Environmental impact

A major concern in using chemicals for winter road maintenance is environmental impact. Studies show that soils, vegetation, water, highway facilities, and vehicles are all affected, so it is very important to use chemicals wisely. Most soil and vegetation damage occurs within 60 feet of the road and is greatest close to the pavement.

De-icing chemicals are highly soluble and follow any water flow. Salt concentrations in Wisconsin's surface and ground water have increased since the early 1960's, the [Wisconsin] Department of Natural Resources [WDNR] reports, but aquatic life has not yet been affected that we know of. In drinking water sources, which the WDNR also monitors, salt concentrations are within recognized safe limits. In some reported cases, groundwater carrying de-icing chemicals has contaminated wells, but most of these apparently were caused by seepage from poor storage facilities.

De-icing chemicals can accelerate deterioration in concrete and steel structures. New construction methods are reducing this impact, but highways and bridges do suffer from chemical damage. Vehicle corrosion is also accelerated. Corrosion on vehicles and structures is estimated to be the largest cost impact of chloride based chemicals. Even relatively small amounts of chloride will significantly accelerate existing corrosion.


----------



## WingPlow (Jun 18, 2007)

salt and salt brine arent chemicals are they ??
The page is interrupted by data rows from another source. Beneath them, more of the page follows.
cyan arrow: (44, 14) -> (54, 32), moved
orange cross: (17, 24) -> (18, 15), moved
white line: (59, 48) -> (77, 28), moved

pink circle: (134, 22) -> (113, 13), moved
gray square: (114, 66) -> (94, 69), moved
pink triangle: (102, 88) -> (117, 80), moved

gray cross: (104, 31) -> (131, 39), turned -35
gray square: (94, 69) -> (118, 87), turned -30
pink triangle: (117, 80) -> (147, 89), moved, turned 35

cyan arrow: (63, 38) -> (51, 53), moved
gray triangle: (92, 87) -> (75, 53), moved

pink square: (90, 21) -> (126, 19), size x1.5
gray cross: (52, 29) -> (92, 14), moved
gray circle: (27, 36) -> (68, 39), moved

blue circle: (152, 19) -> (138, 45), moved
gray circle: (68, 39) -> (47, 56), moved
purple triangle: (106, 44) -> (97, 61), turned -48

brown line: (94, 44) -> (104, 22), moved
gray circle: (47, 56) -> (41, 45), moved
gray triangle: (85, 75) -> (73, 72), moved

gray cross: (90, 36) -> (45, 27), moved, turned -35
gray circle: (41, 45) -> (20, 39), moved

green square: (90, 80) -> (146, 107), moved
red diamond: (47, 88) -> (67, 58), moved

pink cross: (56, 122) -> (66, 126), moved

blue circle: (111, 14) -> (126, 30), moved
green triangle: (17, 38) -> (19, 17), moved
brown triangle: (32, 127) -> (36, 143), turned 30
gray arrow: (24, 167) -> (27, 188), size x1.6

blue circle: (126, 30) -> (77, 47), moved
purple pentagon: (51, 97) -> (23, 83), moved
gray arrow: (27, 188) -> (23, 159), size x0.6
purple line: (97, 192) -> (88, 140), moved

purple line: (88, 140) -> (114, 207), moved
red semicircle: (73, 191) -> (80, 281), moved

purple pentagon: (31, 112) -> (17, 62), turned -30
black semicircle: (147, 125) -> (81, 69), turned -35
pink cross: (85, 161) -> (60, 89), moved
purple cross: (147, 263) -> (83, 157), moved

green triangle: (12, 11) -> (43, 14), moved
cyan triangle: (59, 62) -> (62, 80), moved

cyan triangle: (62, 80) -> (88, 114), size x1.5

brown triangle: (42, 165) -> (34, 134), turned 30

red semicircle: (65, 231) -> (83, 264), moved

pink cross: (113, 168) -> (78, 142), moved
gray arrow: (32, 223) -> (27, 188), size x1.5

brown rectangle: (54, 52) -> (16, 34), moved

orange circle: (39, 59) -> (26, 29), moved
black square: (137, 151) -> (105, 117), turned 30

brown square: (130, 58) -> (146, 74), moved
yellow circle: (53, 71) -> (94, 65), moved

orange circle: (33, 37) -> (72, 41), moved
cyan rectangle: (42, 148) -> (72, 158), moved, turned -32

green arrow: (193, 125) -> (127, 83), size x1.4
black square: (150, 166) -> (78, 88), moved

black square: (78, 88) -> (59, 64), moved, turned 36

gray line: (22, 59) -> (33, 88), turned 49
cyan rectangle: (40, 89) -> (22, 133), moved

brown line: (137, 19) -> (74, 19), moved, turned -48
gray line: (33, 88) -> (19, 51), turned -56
isnt salt a natural mineral


----------



## Mark Oomkes (Dec 10, 2000)

WingPlow;490028 said:


> salt and salt brine arent chemicals are they ??
> 
> isnt salt a natural mineral


So's carbon dioxide and that's supposedly causing global warming. How about water, too much of that is a problem as well.

Carbon monoxide is a chemical too. So's cyanide. Everything is a chemical. When used in high concentrations it causes problems.

It's all semantics.


----------



## SnoFarmer (Oct 15, 2004)

WingPlow;490028 said:


> salt and salt brine arent chemicals are they ??
> 
> isnt salt a natural mineral


salt= Sodium chloride a chemical.
concentrations


----------



## SnowMatt13 (Jan 8, 2003)

Right on with your above statements Mark.
It's a tool and when used properly AIDS in snow and ice control.


----------



## WingPlow (Jun 18, 2007)

maybe we should just say the heck with it and roll the roads when it snows back like back in the old days........


----------



## REAPER (Nov 23, 2004)

SnoFarmer;490044 said:


> salt= Sodium chloride a chemical.
> concentrations


On the back of every yellow colored Saf-T-salt 50# bags that are common is a warning about causing damage to concrete.


----------



## marcos (Dec 6, 2007)

WingPlow;490028 said:


> salt and salt brine arent chemicals are they ??
> 
> isnt salt a natural mineral


Yes, it is....
But you wouldn't find it normally dispersed in *nature* on strips of stone on the Earth, hundreds of miles long ! ! !


----------



## hoosier (Nov 23, 2006)

The enviromental concerns are becoming more of an issue everyday. The amount of product needed for the same results is one factor the seems to be often overlooked.
Anti-icing with salt brine is normally 40-60 gal per lane mile. Straight mag or calcium rate is 30-40 gal per lane mile. Inhibited products with mag or calcium rates are 10-20 gal per lane mile. These are general,but seem to be consistant, rates that I have ran across.
The dilution rates are another factor,how much snow will be melted and mixed in the run-off.
Each area is different,each incident is different,but you got to start somewhere.
This link is for a page I ran across for general info.
Hope this helps
http://www.govengr.com/ArticlesMay05/chemical_2.pdf


----------



## marcos (Dec 6, 2007)

REAPER;489494 said:


> They have also started to use a sugar beet juice mix on the roads.
> 
> I do not know if it is the beet juice alone that is not doing the job or her genius idea waiting for 2" to have the trucks go out but it is not doing the job here no natter how much money it is saving.


Cincy's road crews have started using the sugar beet juice as an experiment; on "half" of a given roadway at a time.
Looks like the city trucks are expelling "Hershey's squirts" out the back as they go...
if you know what I mean !!!


----------



## Mark Oomkes (Dec 10, 2000)

Sugar beet juice is working fantastic for me. Has cut down salt usage 50% at this point in time.


----------